Malditos bastardos marca un antes y un después en el cine de Tarantino. El creador de
Pulp Fiction se despide de la acción y prefiere centrarse en largos soliloquios, casi siempre resueltos a golpe de pistola. La palabra gana, aunque Tarantino también viaja hacia lo explícito con sus cabelleras arrancadas y tiroteos apasionados. La mezcla, resuelta en cinco capítulos, es tan desigual como original. Y también teatral, porque
Malditos bastardos, que retoma la venganza como tema principal de
Kill Bill, está
poblada de personajes estúpidos, a cada cual más peculiar y zoquete. Esta es sin lugar a dudas la gran opereta de Tarantino, una película excesiva, llena de gags, referencias a otros y citas propias. Para más colmo, también podría describirse como
el intento más evidente por parte de Tarantino de crear cine dentro del cine, con un homenaje bastante curioso al cine alemán de los años 20 y 30. De la comedia surge la crítica, y de ambas (la doble cara de un autor tan profundo como cachondo) surge
Tarantino, el bastardo más importante del elenco. 'Puede que esta sea mi obra maestra', reza el personaje de Aldo al final del pastiche.

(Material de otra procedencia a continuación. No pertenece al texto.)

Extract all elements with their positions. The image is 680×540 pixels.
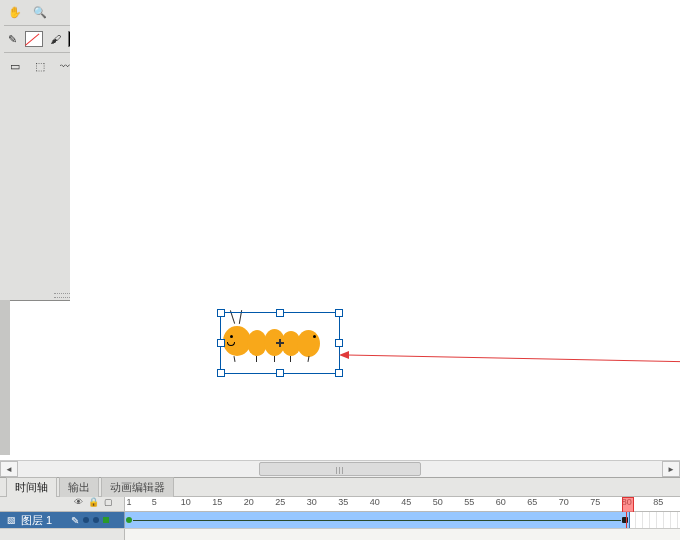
tab-timeline[interactable]: 时间轴 [6, 477, 57, 497]
frame-tick-label: 85 [653, 497, 663, 507]
pencil-icon: ✎ [8, 33, 17, 46]
frame-tick-label: 20 [244, 497, 254, 507]
timeline-panel: 时间轴 输出 动画编辑器 👁 🔒 ▢ 151015202530354045505… [0, 477, 680, 540]
layer-type-icon: ▧ [4, 513, 18, 527]
frame-tick-label: 70 [559, 497, 569, 507]
frame-tick-label: 25 [275, 497, 285, 507]
tween-arrow-icon [133, 520, 621, 521]
frame-tick-label: 75 [590, 497, 600, 507]
eye-icon[interactable]: 👁 [74, 497, 83, 507]
layer-row[interactable]: ▧ 图层 1 ✎ [0, 512, 680, 528]
resize-handle-left[interactable] [217, 339, 225, 347]
hand-icon: ✋ [8, 6, 22, 19]
frame-tick-label: 60 [496, 497, 506, 507]
resize-handle-top-right[interactable] [335, 309, 343, 317]
frame-tick-label: 35 [338, 497, 348, 507]
selection-bounds[interactable] [220, 312, 340, 374]
scroll-thumb[interactable]: ||| [259, 462, 421, 476]
zoom-tool-button[interactable]: 🔍 [29, 2, 51, 22]
snap-button[interactable]: ⬚ [29, 56, 51, 76]
frame-tick-label: 10 [181, 497, 191, 507]
panel-stub [0, 300, 10, 455]
frame-tick-label: 65 [527, 497, 537, 507]
stage-canvas[interactable] [70, 0, 680, 462]
frame-tick-label: 30 [307, 497, 317, 507]
frames-track[interactable] [124, 512, 680, 528]
frame-tick-label: 5 [152, 497, 157, 507]
tab-output[interactable]: 输出 [59, 477, 99, 497]
playhead-marker[interactable] [622, 497, 634, 513]
timeline-tabs: 时间轴 输出 动画编辑器 [0, 478, 680, 497]
motion-path-arrow-icon [339, 350, 680, 364]
registration-point-icon [276, 339, 284, 347]
svg-marker-1 [339, 351, 349, 359]
layer-visibility-toggle[interactable] [83, 517, 89, 523]
pencil-tool-button[interactable]: ✎ [4, 29, 21, 49]
scroll-track[interactable]: ||| [18, 461, 662, 477]
lock-icon[interactable]: 🔒 [88, 497, 99, 507]
brush-tool-button[interactable]: 🖌 [47, 29, 64, 49]
empty-track [124, 529, 680, 540]
svg-line-0 [347, 355, 680, 363]
layer-toggles [83, 517, 109, 523]
stroke-color-swatch[interactable] [24, 29, 44, 49]
scroll-right-button[interactable]: ► [662, 461, 680, 477]
resize-handle-top-left[interactable] [217, 309, 225, 317]
frame-tick-label: 45 [401, 497, 411, 507]
tab-motion-editor[interactable]: 动画编辑器 [101, 477, 174, 497]
snap-icon: ⬚ [35, 60, 45, 73]
resize-handle-bottom-right[interactable] [335, 369, 343, 377]
smooth-icon: 〰 [60, 60, 71, 72]
frame-tick-label: 40 [370, 497, 380, 507]
zoom-icon: 🔍 [33, 6, 47, 19]
frame-tick-label: 55 [464, 497, 474, 507]
layer-header-row: 👁 🔒 ▢ 1510152025303540455055606570758085… [0, 497, 680, 512]
layer-outline-toggle[interactable] [103, 517, 109, 523]
motion-tween-span[interactable] [125, 512, 630, 528]
frame-tick-label: 50 [433, 497, 443, 507]
layer-lock-toggle[interactable] [93, 517, 99, 523]
frame-ruler[interactable]: 151015202530354045505560657075808590 [124, 497, 680, 511]
hand-tool-button[interactable]: ✋ [4, 2, 26, 22]
resize-handle-bottom-left[interactable] [217, 369, 225, 377]
timeline-footer-row [0, 528, 680, 540]
playhead-line-icon[interactable] [626, 512, 627, 528]
outline-icon[interactable]: ▢ [104, 497, 113, 507]
keyframe-end-icon[interactable] [622, 517, 628, 523]
resize-handle-right[interactable] [335, 339, 343, 347]
option-button[interactable]: ▭ [4, 56, 26, 76]
frame-tick-label: 15 [212, 497, 222, 507]
active-layer-pencil-icon: ✎ [71, 515, 79, 526]
resize-handle-bottom[interactable] [276, 369, 284, 377]
frame-tick-label: 1 [126, 497, 131, 507]
resize-handle-top[interactable] [276, 309, 284, 317]
rect-icon: ▭ [10, 60, 20, 73]
stage-hscrollbar[interactable]: ◄ ||| ► [0, 460, 680, 478]
no-stroke-icon [25, 31, 43, 47]
keyframe-start-icon[interactable] [126, 517, 132, 523]
brush-icon: 🖌 [50, 33, 61, 45]
scroll-left-button[interactable]: ◄ [0, 461, 18, 477]
layer-header-icons: 👁 🔒 ▢ [74, 497, 113, 507]
layer-name-label[interactable]: 图层 1 [21, 513, 69, 528]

Tarantino se ríe de sus criaturas y de sí mismo, ha dejado de tomarse en serio y su verborrea registra sus cuotas más interesantes (también las más densas). No merece maldiciones, pero
Malditos Bastardos, vitaminada y grandilocuente, no es la obra maestra que muchos pregonan. El espectáculo, la película dentro de la película, sigue valiendo la pena.
Los personajes, bufones de una historia imprevisible, oscilan entre el thriller y la comedia absurda, el gore y el cine bélico. Entre este grupo, el personaje de Hans, excelentemente interpretado por Cristoph Waltz, se eleva como una de las creaciones más potentes de la casa. Personaje irónico, incómodo, ávido y provocador que, en un giro sorprendente, se convierte en el rey de los bastardos, en el gran mentiroso, en el incansable manipulador. Waltz, base de un primer capítulo irreprochable, camina hacia el Oscar aunando la trascendia del vaquero Eastwood, la locura de cierto Kubrick y el aroma clásico de la factura Tarantino. Hitler actúa a modo de Chaplin y los nazis son payasos de doble cara. Un gran cachondeo.
Pero la miga de este postre tan exquisito como empalagoso es Mélanie Laurent, la propietaria de un cine pequeño, antes perseguida por el diablo Waltz. Tarantino, que también babea con la curvas de la infravalorada Diane Kruger, vuelve a mostrarnos con este personaje su afición a las mujeres fuertes, sexys y criminales, aunque la película sea una historia directa, masculina. El conjunto, con o sin el descubrimiento de Laurent, es un plato poco equilibrado, pero con unos ingredientes jugosos. No es una película fácil y está destinada a dividir al público, incluso al seguidor más fiel y convencido. Una peculiar y políglota forma de contar la historia de siempre... pero al revés.